Repeat the entries that follow verbatim, without any of their pictures.

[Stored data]
:::::
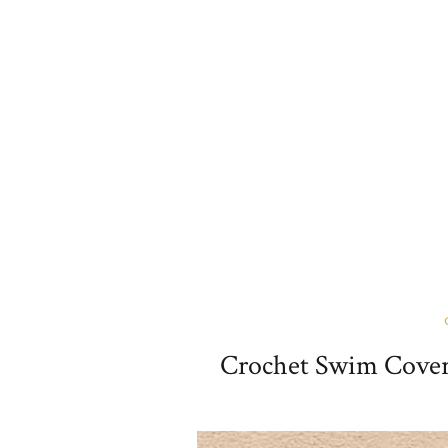
Crochet Swim Cover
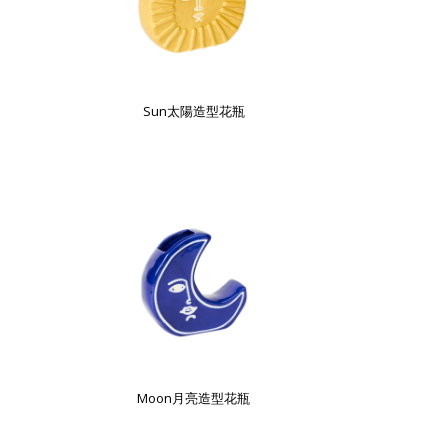
Sun太陽造型花瓶
Moon月亮造型花瓶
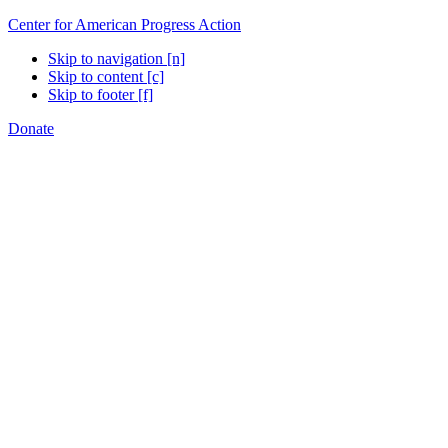
Center for American Progress Action
Skip to navigation [n]
Skip to content [c]
Skip to footer [f]
Donate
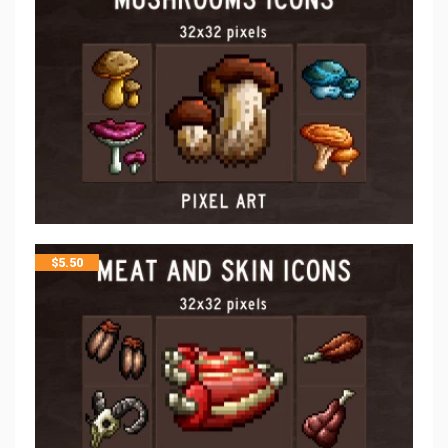
$
5.50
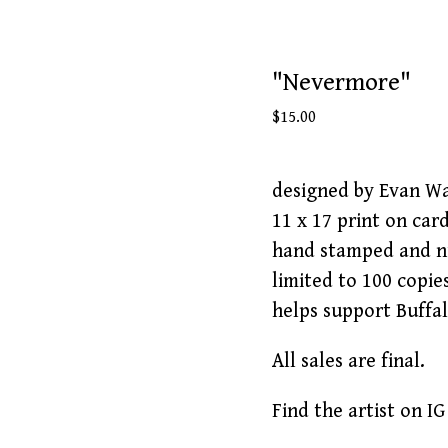
"Nevermore"
$
15.00
designed by Evan W
11 x 17 print on car
hand stamped and 
limited to 100 copie
helps support Buffa
All sales are final.
Find the artist on 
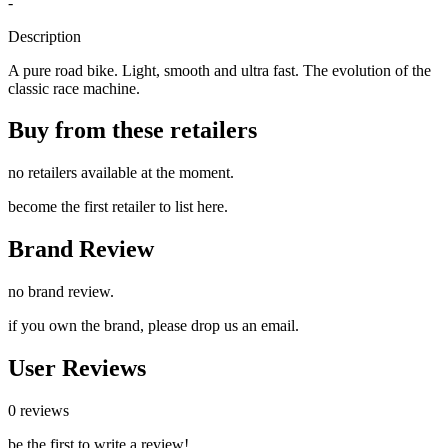
-
Description
A pure road bike. Light, smooth and ultra fast. The evolution of the
classic race machine.
Buy from these retailers
no retailers available at the moment.
become the first retailer to list here.
Brand Review
no brand review.
if you own the brand, please drop us an email.
User Reviews
0 reviews
be the first to write a review!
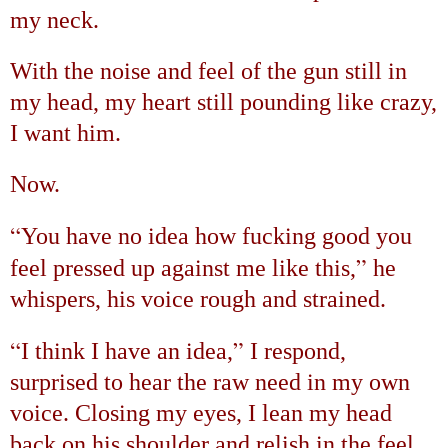
my neck.
With the noise and feel of the gun still in
my head, my heart still pounding like crazy,
I want him.
Now.
“
You have no idea how fucking good you
”
feel pressed up against me like this,
he
whispers, his voice rough and strained.
“
”
I think I have an idea,
I respond,
surprised to hear the raw need in my own
voice. Closing my eyes, I lean my head
back on his shoulder and relish in the feel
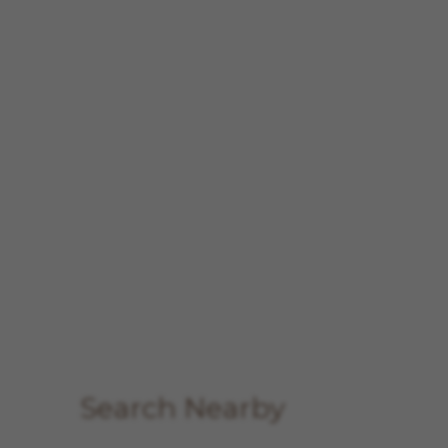
Search Nearby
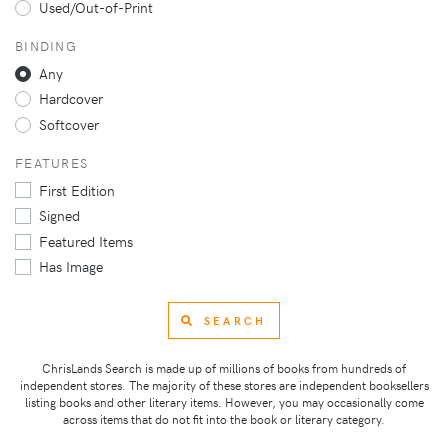
Used/Out-of-Print
BINDING
Any
Hardcover
Softcover
FEATURES
First Edition
Signed
Featured Items
Has Image
SEARCH
ChrisLands Search is made up of millions of books from hundreds of
independent stores. The majority of these stores are independent booksellers
listing books and other literary items. However, you may occasionally come
across items that do not fit into the book or literary category.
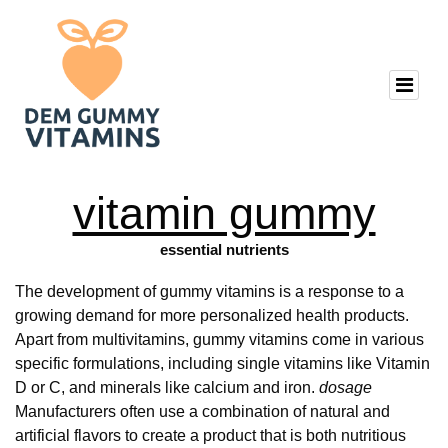
vitamin gummy
essential nutrients
The development of gummy vitamins is a response to a
growing demand for more personalized health products.
Apart from multivitamins, gummy vitamins come in various
specific formulations, including single vitamins like Vitamin
D or C, and minerals like calcium and iron.
dosage
Manufacturers often use a combination of natural and
artificial flavors to create a product that is both nutritious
:::::
### RESPONSE AREA
Crochet Swim Cover
Sun太陽造型花瓶
Moon月亮造型花瓶
Center for American Progress Action
Skip to navigation [n]
Skip to content [c]
Skip to footer [f]
Donate
$
5.50
"Nevermore"
$
15.00
designed by Evan W
11 x 17 print on car
hand stamped and 
limited to 100 copie
helps support Buffa
All sales are final.
Find the artist on 
-
Description
A pure road bike. Light, smooth and ultra fast. The evolution of the
classic race machine.
Buy from these retailers
no retailers available at the moment.
become the first retailer to list here.
Brand Review
no brand review.
if you own the brand, please drop us an email.
User Reviews
0 reviews
be the first to write a review!
my neck.
With the noise and feel of the gun still in
my head, my heart still pounding like crazy,
I want him.
Now.
“
You have no idea how fucking good you
”
feel pressed up against me like this,
he
whispers, his voice rough and strained.
“
”
I think I have an idea,
I respond,
surprised to hear the raw need in my own
voice. Closing my eyes, I lean my head
back on his shoulder and relish in the feel
Search Nearby
Used/Out-of-Print
BINDING
Any
Hardcover
Softcover
FEATURES
First Edition
Signed
Featured Items
Has Image
SEARCH
ChrisLands Search is made up of millions of books from hundreds of
independent stores. The majority of these stores are independent booksellers
listing books and other literary items. However, you may occasionally come
across items that do not fit into the book or literary category.
vitamin gummy
essential nutrients
The development of gummy vitamins is a response to a
growing demand for more personalized health products.
Apart from multivitamins, gummy vitamins come in various
specific formulations, including single vitamins like Vitamin
D or C, and minerals like calcium and iron.
dosage
Manufacturers often use a combination of natural and
artificial flavors to create a product that is both nutritious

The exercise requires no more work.